Mendel’s Laws of Inheritance

Principles that describe how traits are inherited from one generation to the next.

Chromosome Theory of Inheritance

Theory stating that genes are located on chromosomes and are passed to offspring through cell division.

Pedigree Analysis

A genetic tool used to trace inheritance patterns in humans through family trees.

Particulate Inheritance

The theory that traits are inherited as discrete units, now known as genes.

Dominant Trait

A trait that is expressed in the phenotype even if only one allele is present.

Recessive Trait

A trait that is only expressed in the phenotype when two copies of the allele are present.

Genotype

The genetic composition of an individual, often represented by letters.

Phenotype

The observable characteristics or traits of an individual resulting from gene expression.

Gamete

A haploid reproductive cell that can unite with another to form a zygote.

Punnett Square

A grid used to predict the outcome of genetic crosses by showing possible allele combinations.

Monohybrid Cross

A genetic cross focusing on one trait with two alleles.

Dihybrid Cross

A genetic cross examining two traits simultaneously, each with two alleles.

Law of Segregation

Mendel's law stating that alleles separate during gamete formation.

Law of Independent Assortment

Mendel's law that states that the alleles of different genes assort independently of one another during gamete formation.

True-Breeding Line

A line of plants that continues to exhibit the same trait after several generations of self-fertilization.

Hybridization

The process of breeding two individuals with different characteristics.

Homozygous Dominant

An individual with two dominant alleles for a particular gene (e.g., TT).

Heterozygous

An individual with one dominant and one recessive allele for a particular gene (e.g., Tt).

Homozygous Recessive

An individual with two recessive alleles for a particular gene (e.g., tt).

Trait

An identifiable characteristic of an organism, often referring to a variant.

Pleiotropy

The phenomenon where a single gene influences multiple phenotypic traits.

Incomplete Dominance

A pattern of inheritance where heterozygotes display an intermediate phenotype.

Norm of Reaction

The range of phenotypes that a single genotype can produce under different environmental conditions.

X-linked Inheritance

A pattern of inheritance that involves genes located on the X chromosome.
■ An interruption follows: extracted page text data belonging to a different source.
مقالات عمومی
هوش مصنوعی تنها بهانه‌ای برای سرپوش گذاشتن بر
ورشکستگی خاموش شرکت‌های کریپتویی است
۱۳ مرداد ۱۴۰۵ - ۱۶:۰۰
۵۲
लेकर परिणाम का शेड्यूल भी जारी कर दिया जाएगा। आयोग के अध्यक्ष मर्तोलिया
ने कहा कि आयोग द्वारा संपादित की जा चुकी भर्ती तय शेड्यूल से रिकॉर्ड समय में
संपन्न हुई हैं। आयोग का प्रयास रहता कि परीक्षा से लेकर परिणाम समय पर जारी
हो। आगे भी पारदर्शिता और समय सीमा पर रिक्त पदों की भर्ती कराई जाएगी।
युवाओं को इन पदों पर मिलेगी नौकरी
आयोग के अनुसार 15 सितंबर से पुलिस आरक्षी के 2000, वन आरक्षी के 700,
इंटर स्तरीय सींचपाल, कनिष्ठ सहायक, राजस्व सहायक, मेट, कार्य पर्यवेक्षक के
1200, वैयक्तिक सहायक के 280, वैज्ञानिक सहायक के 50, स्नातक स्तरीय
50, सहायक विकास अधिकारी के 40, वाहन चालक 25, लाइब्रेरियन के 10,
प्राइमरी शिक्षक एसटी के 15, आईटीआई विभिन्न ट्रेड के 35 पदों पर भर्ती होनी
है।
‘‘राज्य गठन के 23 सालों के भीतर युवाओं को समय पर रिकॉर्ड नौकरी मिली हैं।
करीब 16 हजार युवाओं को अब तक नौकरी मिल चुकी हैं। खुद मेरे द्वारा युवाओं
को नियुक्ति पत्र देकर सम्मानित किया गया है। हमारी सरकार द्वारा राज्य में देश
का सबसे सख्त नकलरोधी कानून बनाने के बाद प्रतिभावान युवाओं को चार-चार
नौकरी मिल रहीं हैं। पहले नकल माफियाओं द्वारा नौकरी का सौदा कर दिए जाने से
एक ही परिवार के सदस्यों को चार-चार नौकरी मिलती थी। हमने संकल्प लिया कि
Autosomal Recessive Disorder

A genetic condition that manifests only in individuals who inherit two recessive alleles.

Autosomal Dominant Disorder

A genetic condition that can manifest in individuals with just one dominant allele.

Diploid Cell

A cell that contains two complete sets of chromosomes, one from each parent.

Haploid Cell

A cell that contains one complete set of chromosomes.

Wild-type Allele

The most common allele in a population, typically associated with the normal phenotype.

Mutant Allele

An allele that has undergone a mutation and typically is less common.

Environmental Influence

The effect that environmental factors have on the expression of traits.

Cystic Fibrosis

An autosomal recessive disorder characterized by thick mucus in the lungs.

Huntington Disease

An autosomal dominant disorder that affects the brain and nervous system.

Gene

A unit of heredity that contributes to the characteristics or traits of an organism.

Allele

Different versions of a gene that can exist at a specific locus.

Chromosome

Structures within cells that contain DNA and genetic information.